Chief Executive Leung Chun-ying is urging Hong Kong people to reflect on what kind of democracy they want after two months of street protests which he called illegal.
“If we only talk about democracy but not rule of law, it is not true democracy. It is only anarchy,” Leung was quoted as saying by Ming Pao Daily Tuesday.
Leung said rule of law suffered the biggest damage during the street occupation by democracy protesters demanding genuine universal suffrage.
He said universal suffrage must be implemented according to the Basic Law and in line with an election framework proposal by the National People’s Congress.
Leung praised civil servants who continued to perform their duties during the protests, helping minimize their impact.
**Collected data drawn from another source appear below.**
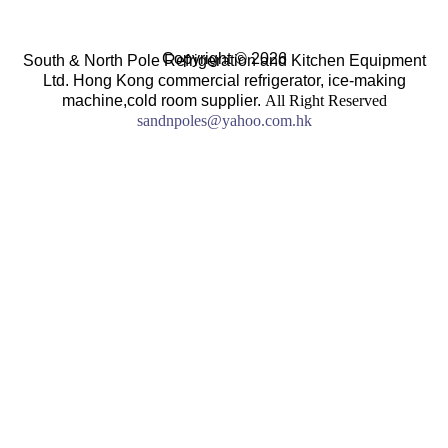
Copyright © 2026
South & North Pole Refrigeration and Kitchen Equipment
Ltd. Hong Kong commercial refrigerator, ice-making
machine,cold room supplier.
All Right Reserved
sandnpoles@yahoo.com.hk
Civic Party chief Alan Leong said it is Leung who is damaging rule of law, with his government yet to start an investigation into alleged police brutality against protesters.
Also, Leong lamented a “powerless” Legislative Council in its inquiry into US$7 million in alleged secret payments Leung received from an Australian firm.
Meanwhile, several legislators are casting doubt on a report being compiled by the Constitutional and Mainland Affairs Bureau about the sentiments of Hong Kong people.
People Power lawmaker Raymond Chan said the report will be meaningless if it merely recaps the Aug. 31 NPC decision on electoral reform.
Independent lawmaker Lam Tai-fai doubts the report will be neutral, adding it’s unlikely to include public demands for Leung’s resignation.
And Wong Kwok-kin of the Hong Kong Federation of Trade Unions said the report has no constitutional basis and is merely a negotiating tool with no practical value.
On the other hand, Starry Lee of the pro-Beijing Democratic Alliance for the Betterment of Hong Kong, said Hong Kong people have overly high expectations about the report.
Secretary for Constitutional and Mainland Affairs Raymond Tam said the report will be objective and will not contain comments.
It will be submitted to Beijing around the time of the second round of public consultations on the NPC political reform proposal.